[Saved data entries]
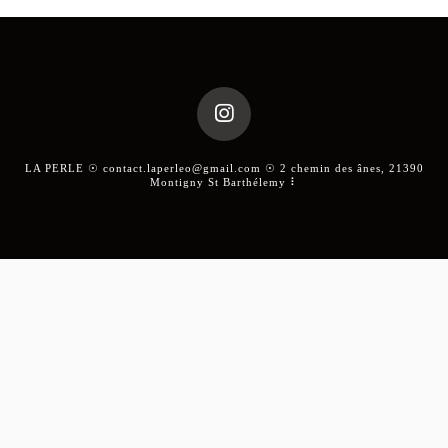
LA PERLE ☉ contact.laperleo@gmail.com ☉ 2 chemin des ânes, 21390
Montigny St Barthélemy ⠇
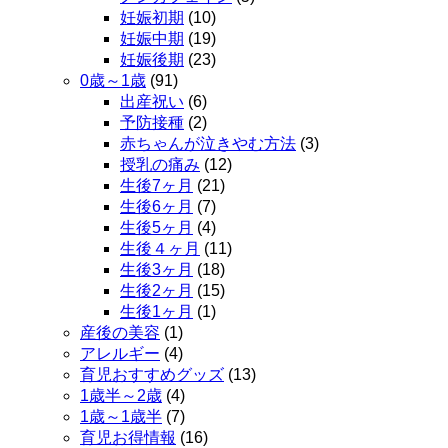
妊娠初期
(10)
妊娠中期
(19)
妊娠後期
(23)
0歳～1歳
(91)
出産祝い
(6)
予防接種
(2)
赤ちゃんが泣きやむ方法
(3)
授乳の痛み
(12)
生後7ヶ月
(21)
生後6ヶ月
(7)
生後5ヶ月
(4)
生後４ヶ月
(11)
生後3ヶ月
(18)
生後2ヶ月
(15)
生後1ヶ月
(1)
産後の美容
(1)
アレルギー
(4)
育児おすすめグッズ
(13)
1歳半～2歳
(4)
1歳～1歳半
(7)
育児お得情報
(16)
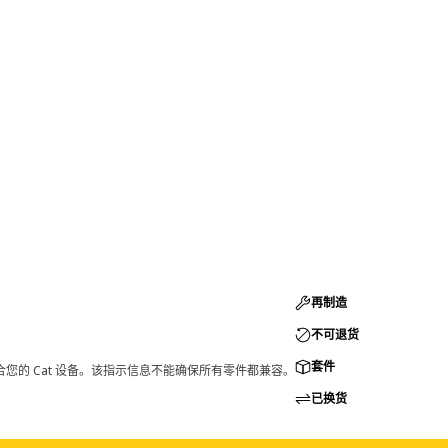
再制造
不可退货
套件
您的 Cat 设备。该指示信息不能确保所有零件都兼容。
已换货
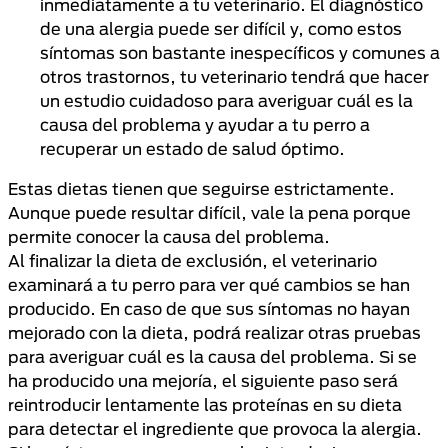
inmediatamente a tu veterinario. El diagnóstico
de una alergia puede ser difícil y, como estos
síntomas son bastante inespecíficos y comunes a
otros trastornos, tu veterinario tendrá que hacer
un estudio cuidadoso para averiguar cuál es la
causa del problema y ayudar a tu perro a
recuperar un estado de salud óptimo.
Estas dietas tienen que seguirse estrictamente.
Aunque puede resultar difícil, vale la pena porque
permite conocer la causa del problema.
Al finalizar la dieta de exclusión, el veterinario
examinará a tu perro para ver qué cambios se han
producido. En caso de que sus síntomas no hayan
mejorado con la dieta, podrá realizar otras pruebas
para averiguar cuál es la causa del problema. Si se
ha producido una mejoría, el siguiente paso será
reintroducir lentamente las proteínas en su dieta
para detectar el ingrediente que provoca la alergia.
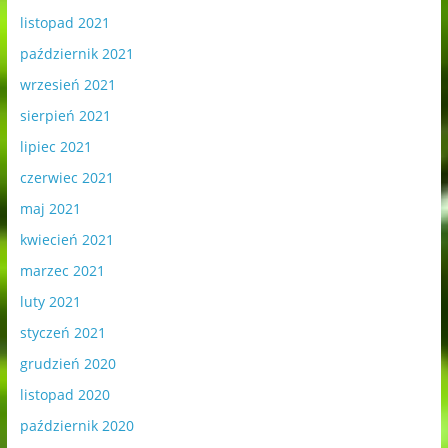
listopad 2021
październik 2021
wrzesień 2021
sierpień 2021
lipiec 2021
czerwiec 2021
maj 2021
kwiecień 2021
marzec 2021
luty 2021
styczeń 2021
grudzień 2020
listopad 2020
październik 2020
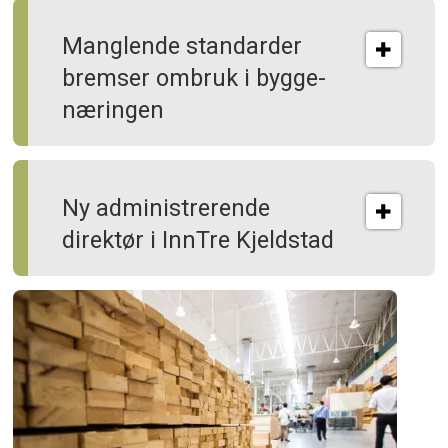
Manglende standarder
bremser ombruk i bygge­
næringen
Ny administrerende
direktør i InnTre Kjeldstad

Requirement. In the copy, include every line of the records exactly and none of the images.

Solution for this task.
LA PERLE ☉ contact.laperleo@gmail.com ☉ 2 chemin des ânes, 21390
Montigny St Barthélemy ⠇
妊娠初期
(10)
妊娠中期
(19)
妊娠後期
(23)
0歳～1歳
(91)
出産祝い
(6)
予防接種
(2)
赤ちゃんが泣きやむ方法
(3)
授乳の痛み
(12)
生後7ヶ月
(21)
生後6ヶ月
(7)
生後5ヶ月
(4)
生後４ヶ月
(11)
生後3ヶ月
(18)
生後2ヶ月
(15)
生後1ヶ月
(1)
産後の美容
(1)
アレルギー
(4)
育児おすすめグッズ
(13)
1歳半～2歳
(4)
1歳～1歳半
(7)
育児お得情報
(16)
再制造
不可退货
套件
您的 Cat 设备。该指示信息不能确保所有零件都兼容。
已换货
inmediatamente a tu veterinario. El diagnóstico
de una alergia puede ser difícil y, como estos
síntomas son bastante inespecíficos y comunes a
otros trastornos, tu veterinario tendrá que hacer
un estudio cuidadoso para averiguar cuál es la
causa del problema y ayudar a tu perro a
recuperar un estado de salud óptimo.
Estas dietas tienen que seguirse estrictamente.
Aunque puede resultar difícil, vale la pena porque
permite conocer la causa del problema.
Al finalizar la dieta de exclusión, el veterinario
examinará a tu perro para ver qué cambios se han
producido. En caso de que sus síntomas no hayan
mejorado con la dieta, podrá realizar otras pruebas
para averiguar cuál es la causa del problema. Si se
ha producido una mejoría, el siguiente paso será
reintroducir lentamente las proteínas en su dieta
para detectar el ingrediente que provoca la alergia.
listopad 2021
październik 2021
wrzesień 2021
sierpień 2021
lipiec 2021
czerwiec 2021
maj 2021
kwiecień 2021
marzec 2021
luty 2021
styczeń 2021
grudzień 2020
listopad 2020
październik 2020
Manglende standarder
bremser ombruk i bygge­
næringen
Ny administrerende
direktør i InnTre Kjeldstad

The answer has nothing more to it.